* Instructions for the task
In the listing that follows, retype every line from the first through the one containing "Taylor Dental for a Same-Day". Pictures are to be left out.

* Dataset entries
>>>>>

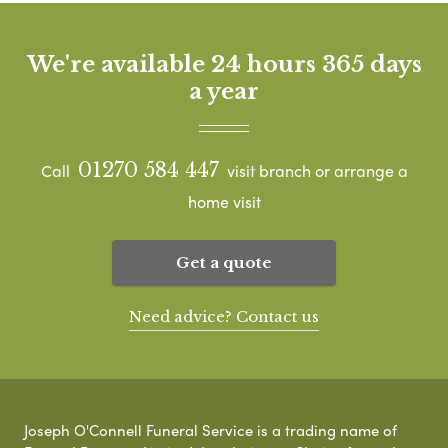
We're available 24 hours 365 days
a year
01270 584 447
Call
visit branch or arrange a
home visit
Get a quote
Need advice? Contact us
Joseph O'Connell Funeral Service is a trading name of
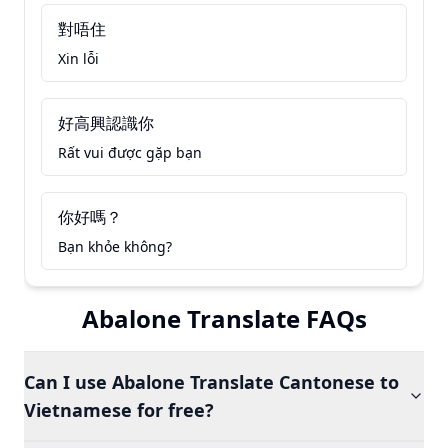
對唔住
Xin lỗi
好高興認識你
Rất vui được gặp bạn
你好嗎？
Bạn khỏe không?
Abalone Translate FAQs
Can I use Abalone Translate Cantonese to
Vietnamese for free?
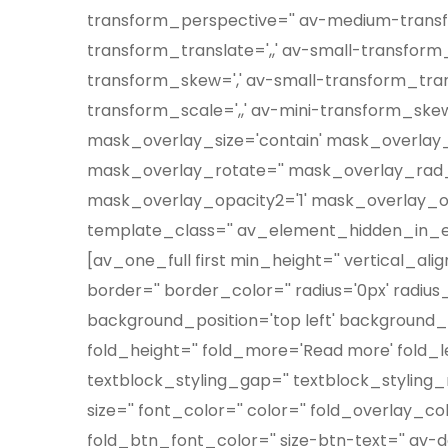
transform_perspective='' av-medium-transf
transform_translate=',,' av-small-transform_
transform_skew=',' av-small-transform_transl
transform_scale=',,' av-mini-transform_skew
mask_overlay_size='contain' mask_overlay_
mask_overlay_rotate='' mask_overlay_rad_s
mask_overlay_opacity2='1' mask_overlay_opaci
template_class='' av_element_hidden_in_edi
[av_one_full first min_height='' vertical_al
border='' border_color='' radius='0px' radiu
background_position='top left' background_r
fold_height='' fold_more='Read more' fold_les
textblock_styling_gap='' textblock_styling_m
size='' font_color='' color='' fold_overlay_
fold_btn_font_color='' size-btn-text='' av-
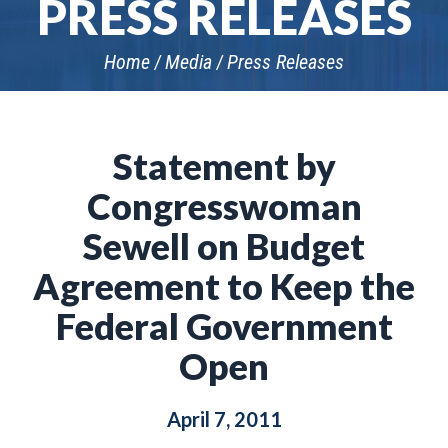
PRESS RELEASES
Home
Media
Press Releases
Statement by
Congresswoman
Sewell on Budget
Agreement to Keep the
Federal Government
Open
April 7, 2011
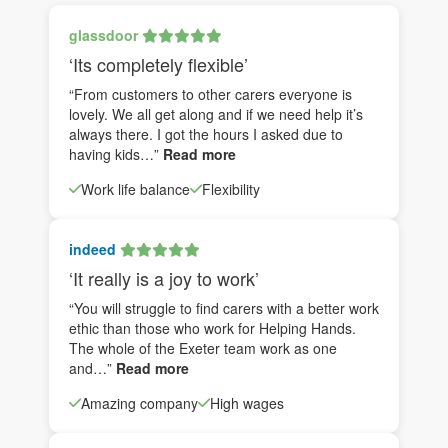
glassdoor
‘Its completely flexible’
“From customers to other carers everyone is
lovely. We all get along and if we need help it’s
always there. I got the hours I asked due to
having kids…”
Read more
Work life balance
Flexibility
indeed
‘It really is a joy to work’
“You will struggle to find carers with a better work
ethic than those who work for Helping Hands.
The whole of the Exeter team work as one
and…”
Read more
Amazing company
High wages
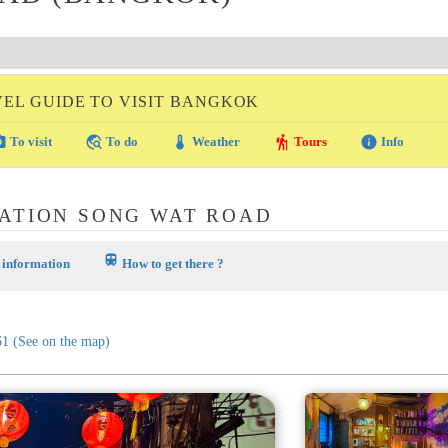
VEL GUIDE TO VISIT BANGKOK
amera
travel_explore
thermostat
hiking
info
To visit
To do
Weather
Tours
Info
ATION SONG WAT ROAD
train
 information
How to get there ?
61
(See on the map)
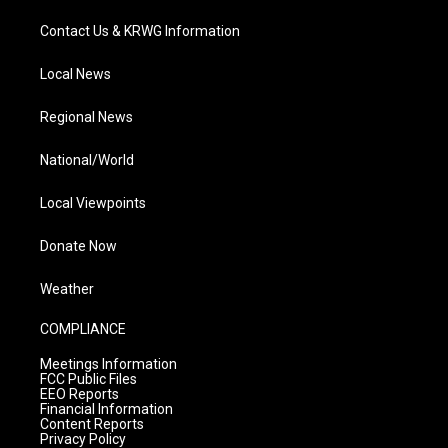
Contact Us & KRWG Information
Local News
Regional News
National/World
Local Viewpoints
Donate Now
Weather
COMPLIANCE
Meetings Information
FCC Public Files
EEO Reports
Financial Information
Content Reports
Privacy Policy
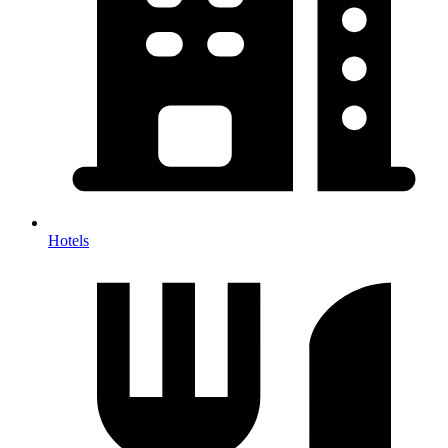
Hotels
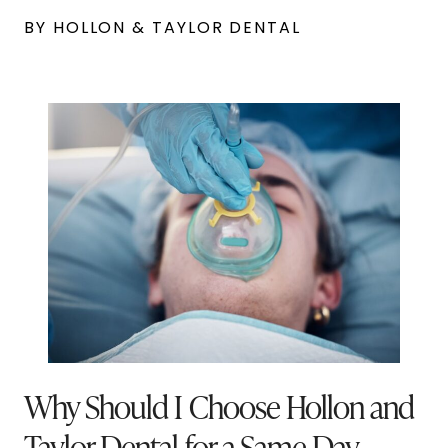
BY HOLLON & TAYLOR DENTAL
Why Should I Choose Hollon and
Taylor Dental for a Same-Day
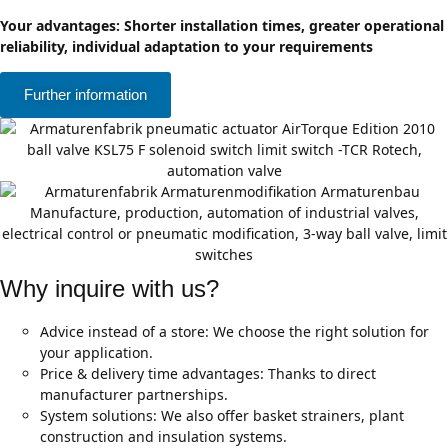
Your advantages: Shorter installation times, greater operational
reliability, individual adaptation to your requirements
Further information
Why inquire with us?
Advice instead of a store: We choose the right solution for
your application.
Price & delivery time advantages: Thanks to direct
manufacturer partnerships.
System solutions: We also offer basket strainers, plant
construction and insulation systems.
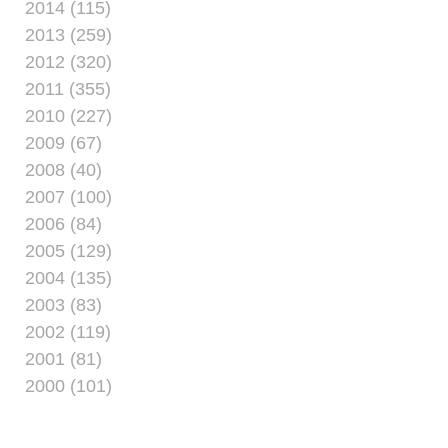
2014 (115)
2013 (259)
2012 (320)
2011 (355)
2010 (227)
2009 (67)
2008 (40)
2007 (100)
2006 (84)
2005 (129)
2004 (135)
2003 (83)
2002 (119)
2001 (81)
2000 (101)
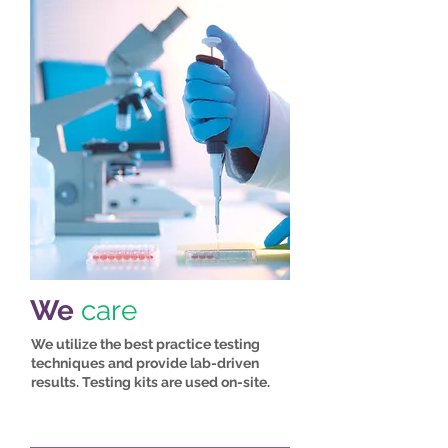
We
care
We utilize the best practice testing
techniques and provide lab-driven
results. Testing kits are used on-site.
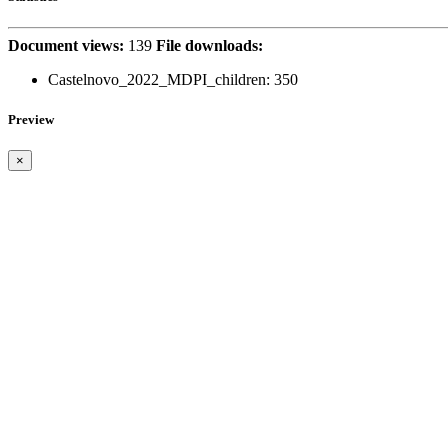
Document views:
139
File downloads:
Castelnovo_2022_MDPI_children:
350
Preview
×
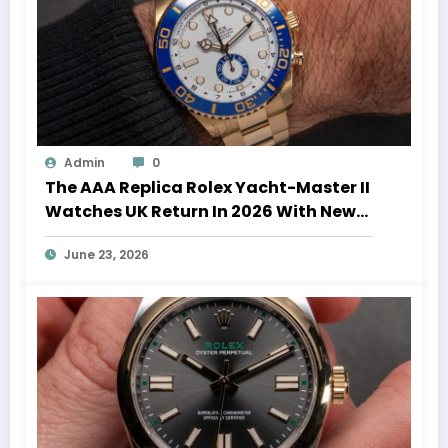
Admin
0
The AAA Replica Rolex Yacht-Master II
Watches UK Return In 2026 With New
Movements And Updated Design
June 23, 2026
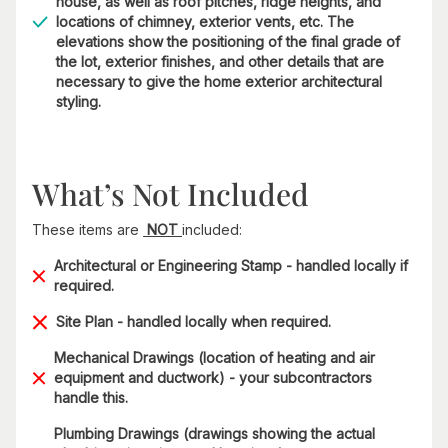
house, as well as roof pitches, ridge heights, and
locations of chimney, exterior vents, etc. The
elevations show the positioning of the final grade of
the lot, exterior finishes, and other details that are
necessary to give the home exterior architectural
styling.
What’s Not Included
These items are
NOT
included:
Architectural or Engineering Stamp - handled locally if
required.
Site Plan - handled locally when required.
Mechanical Drawings (location of heating and air
equipment and ductwork) - your subcontractors
handle this.
Plumbing Drawings (drawings showing the actual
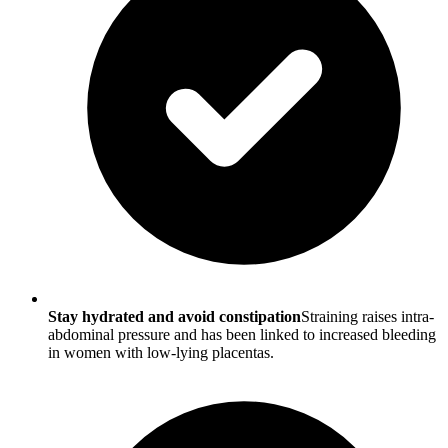
Stay hydrated and avoid constipation
Straining raises intra-
abdominal pressure and has been linked to increased bleeding
in women with low-lying placentas.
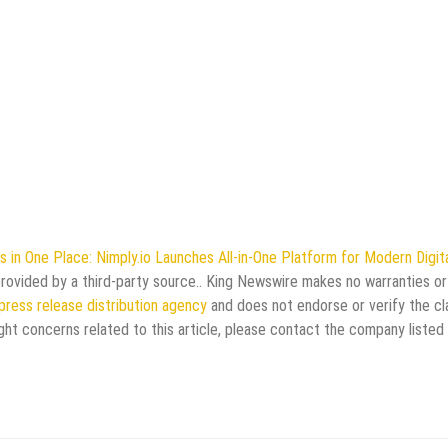
 in One Place: Nimply.io Launches All-in-One Platform for Modern Digit
 provided by a third-party source.. King Newswire makes no warranties or
press release distribution agency
and does not endorse or verify the cl
ght concerns related to this article, please contact the company listed 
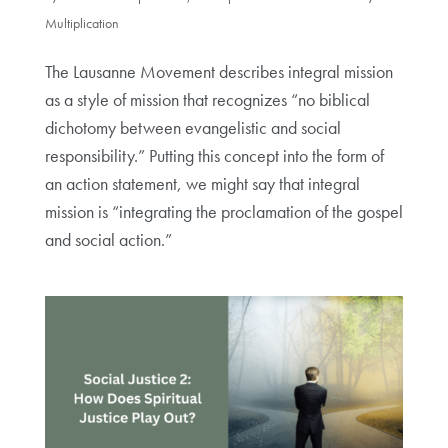
Multiplication
The Lausanne Movement describes integral mission
as a style of mission that recognizes “no biblical
dichotomy between evangelistic and social
responsibility.” Putting this concept into the form of
an action statement, we might say that integral
mission is “integrating the proclamation of the gospel
and social action.”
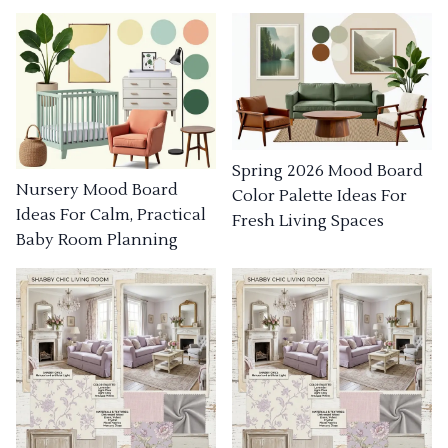
Spring 2026 Mood Board
Nursery Mood Board
Color Palette Ideas For
Ideas For Calm, Practical
Fresh Living Spaces
Baby Room Planning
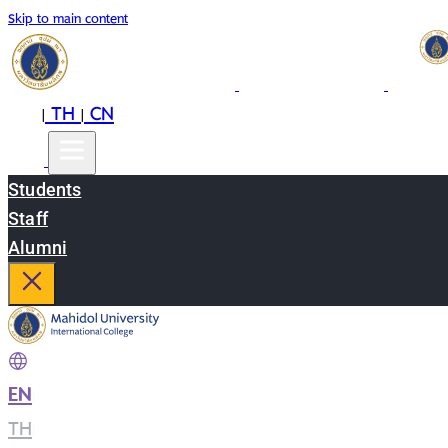
Skip to main content
EN
TH
CN
|
|
Students
Staff
Alumni
EN
|
TH
|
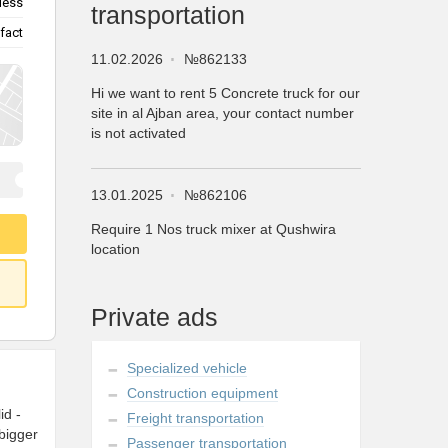
less
transportation
fact
11.02.2026
№862133
Hi we want to rent 5 Concrete truck for our
site in al Ajban area, your contact number
is not activated
13.01.2025
№862106
Require 1 Nos truck mixer at Qushwira
location
Private ads
Specialized vehicle
Construction equipment
id -
Freight transportation
bigger
Passenger transportation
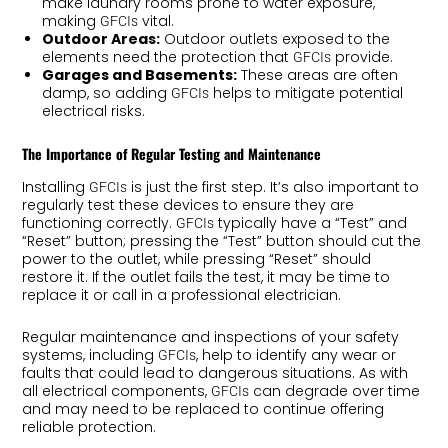
make laundry rooms prone to water exposure,
making
vital.
GFCIs
Outdoor Areas:
Outdoor outlets exposed to the
elements need the protection that
provide.
GFCIs
Garages and Basements:
These areas are often
damp, so adding
helps to mitigate potential
GFCIs
electrical risks.
The Importance of Regular Testing and Maintenance
Installing
is just the first step. It’s also important to
GFCIs
regularly test these devices to ensure they are
functioning correctly.
typically have a “Test” and
GFCIs
“Reset” button; pressing the “Test” button should cut the
power to the outlet, while pressing “Reset” should
restore it. If the outlet fails the test, it may be time to
replace it or call in a professional electrician.
Regular maintenance and inspections of your safety
systems, including
, help to identify any wear or
GFCIs
faults that could lead to dangerous situations. As with
all electrical components,
can degrade over time
GFCIs
and may need to be replaced to continue offering
reliable protection.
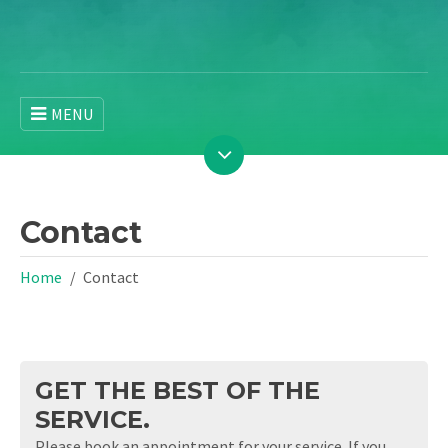
MENU
Contact
Home
Contact
GET THE BEST OF THE
SERVICE.
Please book an appointment for your service. If you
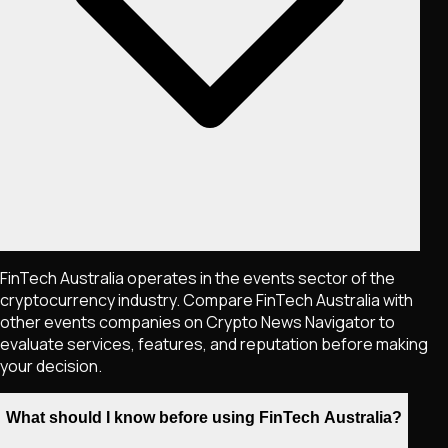
FinTech Australia operates in the events sector of the
cryptocurrency industry. Compare FinTech Australia with
other events companies on Crypto News Navigator to
evaluate services, features, and reputation before making
your decision.
What should I know before using FinTech Australia?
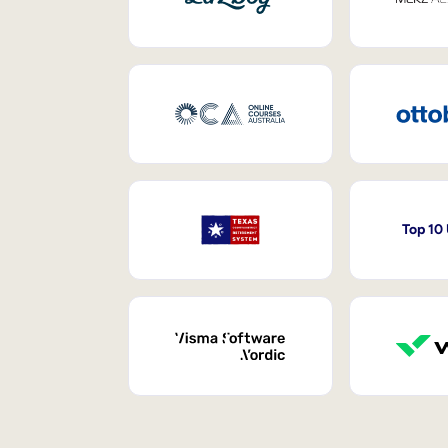
Top 10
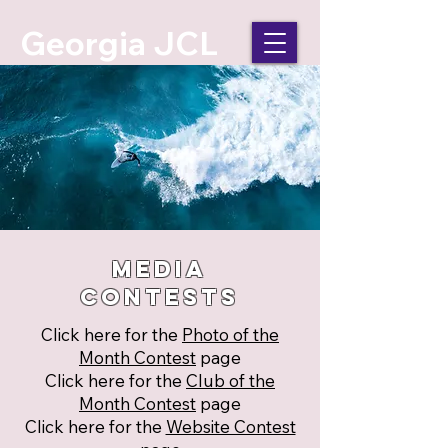
Georgia JCL
Media
Contests
Click here for the
Photo of the
Month Contest
page
Click here for the
Club of the
Month Contest
page
Click here for the
Website Contest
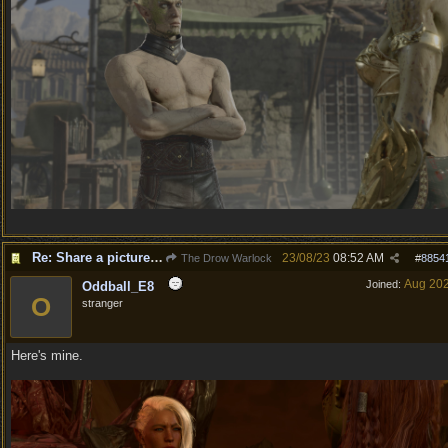
Re: Share a picture of your character!
23/08/23
08:52 AM
The Drow Warlock
#
8854
Aug 20
Joined:
Oddball_E8
O
stranger
Here's mine.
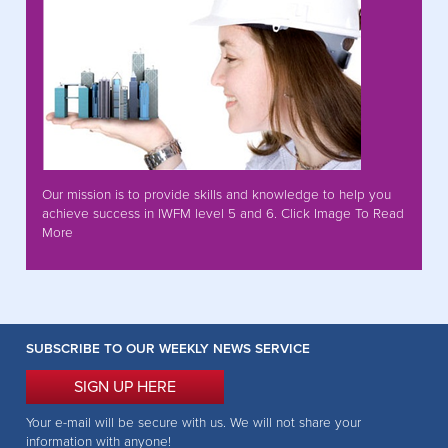
Our mission is to provide skills and knowledge to help you
achieve success in IWFM level 5 and 6. Click Image To Read
More
SUBSCRIBE TO OUR WEEKLY NEWS SERVICE
SIGN UP HERE
Your e-mail will be secure with us. We will not share your
information with anyone!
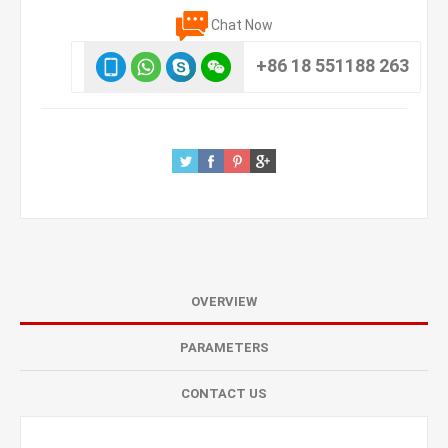
Chat Now
+86 18 551188 263
OVERVIEW
PARAMETERS
CONTACT US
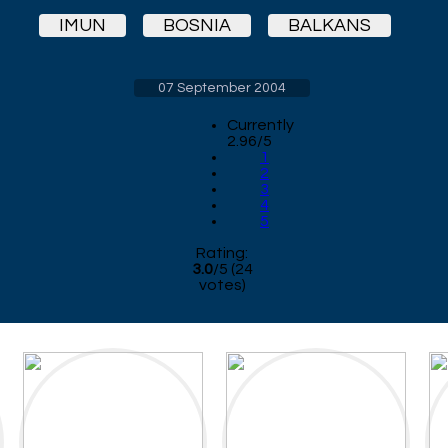
IMUN
BOSNIA
BALKANS
07 September 2004
Currently
2.96/5
1
2
3
4
5
Rating:
3.0
/
5
(
24
votes)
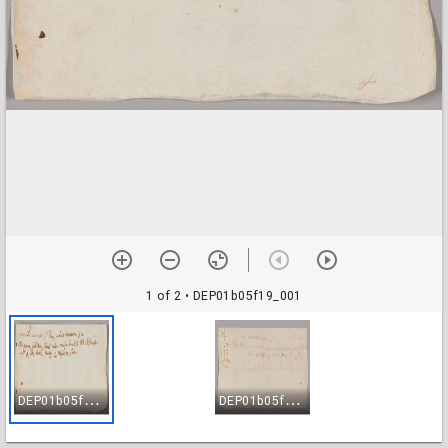
1 of 2
• DEP01b05f19_001
D
EP01b05f19_001
D
EP01b05f19_002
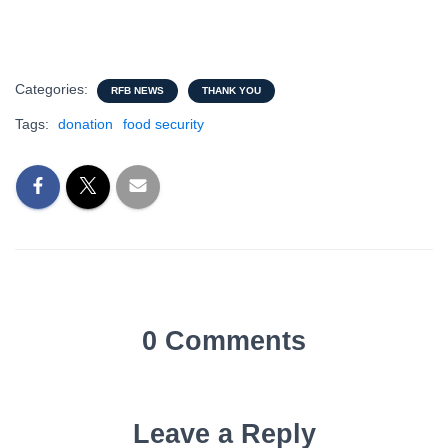
Categories:
RFB NEWS
THANK YOU
Tags:
donation
food security
0 Comments
Leave a Reply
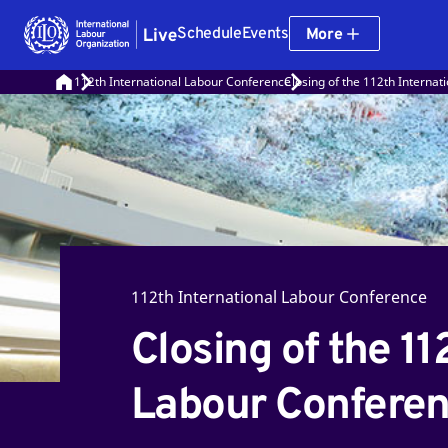
Schedule
Events
More
112th International Labour Conference
Closing of the 112th Interna
112th International Labour Conference
Closing of the 11
Labour Confere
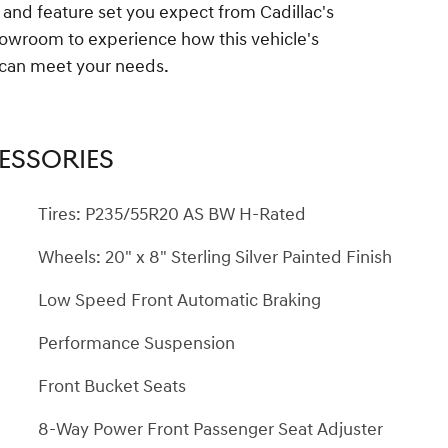
 and feature set you expect from Cadillac's
showroom to experience how this vehicle's
y can meet your needs.
ESSORIES
Tires: P235/55R20 AS BW H-Rated
Wheels: 20" x 8" Sterling Silver Painted Finish
Low Speed Front Automatic Braking
Performance Suspension
Front Bucket Seats
8-Way Power Front Passenger Seat Adjuster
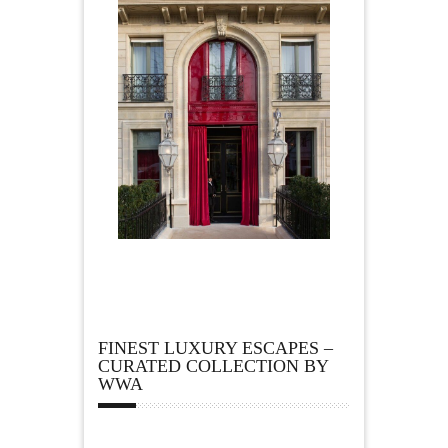
FINEST LUXURY ESCAPES –
CURATED COLLECTION BY
WWA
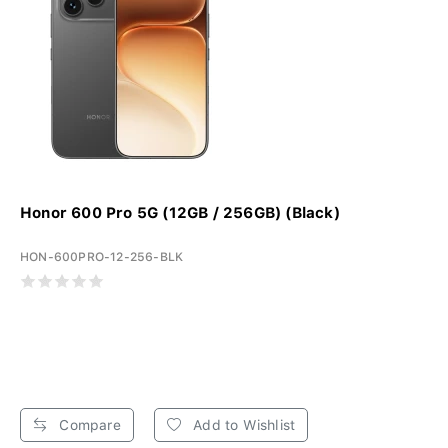
Honor 600 Pro 5G (12GB / 256GB) (Black)
HON-600PRO-12-256-BLK
Compare
Add to Wishlist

<<<<<

* Solved problem
We're available 24 hours 365 days
a year
01270 584 447
Call
visit branch or arrange a
home visit
Get a quote
Need advice? Contact us
Joseph O'Connell Funeral Service is a trading name of
對唔住
Xin lỗi
好高興認識你
Rất vui được gặp bạn
你好嗎？
Bạn khỏe không?
Abalone Translate FAQs
Can I use Abalone Translate Cantonese to
Vietnamese for free?
transform_perspective='' av-medium-transf
transform_translate=',,' av-small-transform_
transform_skew=',' av-small-transform_transl
transform_scale=',,' av-mini-transform_skew
mask_overlay_size='contain' mask_overlay_
mask_overlay_rotate='' mask_overlay_rad_s
mask_overlay_opacity2='1' mask_overlay_opaci
template_class='' av_element_hidden_in_edi
[av_one_full first min_height='' vertical_al
border='' border_color='' radius='0px' radiu
background_position='top left' background_r
fold_height='' fold_more='Read more' fold_les
textblock_styling_gap='' textblock_styling_m
size='' font_color='' color='' fold_overlay_
fold_btn_font_color='' size-btn-text='' av-
PRESS RELEASES
Home
Media
Press Releases
Statement by
Congresswoman
Sewell on Budget
Agreement to Keep the
Federal Government
Open
April 7, 2011
glassdoor
‘Its completely flexible’
“From customers to other carers everyone is
lovely. We all get along and if we need help it’s
always there. I got the hours I asked due to
having kids…”
Read more
Work life balance
Flexibility
indeed
‘It really is a joy to work’
“You will struggle to find carers with a better work
ethic than those who work for Helping Hands.
The whole of the Exeter team work as one
and…”
Read more
Amazing company
High wages
VEL GUIDE TO VISIT BANGKOK
amera
travel_explore
thermostat
hiking
info
To visit
To do
Weather
Tours
Info
ATION SONG WAT ROAD
train
 information
How to get there ?
61
(See on the map)
Contact Us & KRWG Information
Local News
Regional News
National/World
Local Viewpoints
Donate Now
Weather
COMPLIANCE
Meetings Information
FCC Public Files
EEO Reports
Financial Information
Content Reports
Privacy Policy
Hotels
BY HOLLON & TAYLOR DENTAL
Why Should I Choose Hollon and
Taylor Dental for a Same-Day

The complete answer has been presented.